Provided the distance between the pivot and blade doesn’t change, your radius is fixed and you should cut a circle. 
I think the main issue if the pin isn’t in line with the blade teeth, is you are forcing the blade to twist which will put unnecessary stress on it and in the extreme break it.


----------



## Jonzjob (19 Jul 2022)

A variation on the above?


----------



## Jonzjob (19 Jul 2022)

I did my 18" lasy Susan on my lathe.

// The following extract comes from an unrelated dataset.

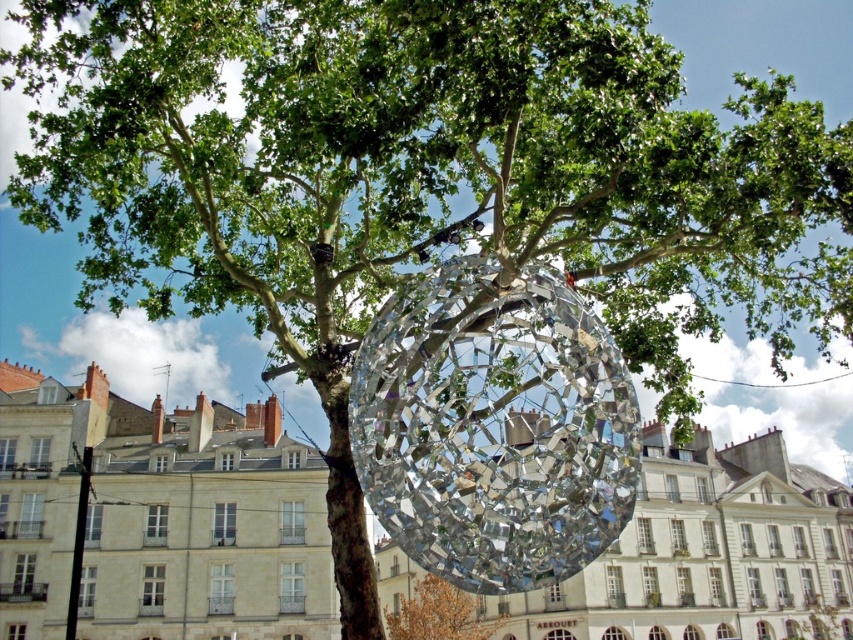 Between point (668, 516) and point (573, 444), which one is positioned in front?

Point (573, 444) is more forward.

Is clear glass sphere at center below shiny metallic disco ball at center?

Correct, clear glass sphere at center is located below shiny metallic disco ball at center.

The width and height of the screenshot is (853, 640). I want to click on clear glass sphere at center, so click(x=160, y=516).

That makes it round 

Oh, nearly forgot to say that I also turned all 36 of the ⅝" balls on the lathe too, good fun


----------



## pe2dave (19 Jul 2022)

Jonzjob said:


> I did my 18" lasy Susan on my lathe. That makes it round
> 
> Oh, nearly forgot to say that I also turned all 36 of the ⅝" balls on the lathe too, good fun


Oddly, I (guessed) thought a square top to a lazy susan would be more useful... commercial bearings Jon ;-)


----------



## recipio (19 Jul 2022)

You are going to end up with a rough cut on the bandsaw which will need sanding. I cut the circle freehand on the bandsaw allowing about 4mm extra and then use a jig on the disc sander to finish. Amazingly accurate and you end up with a finished edge.


----------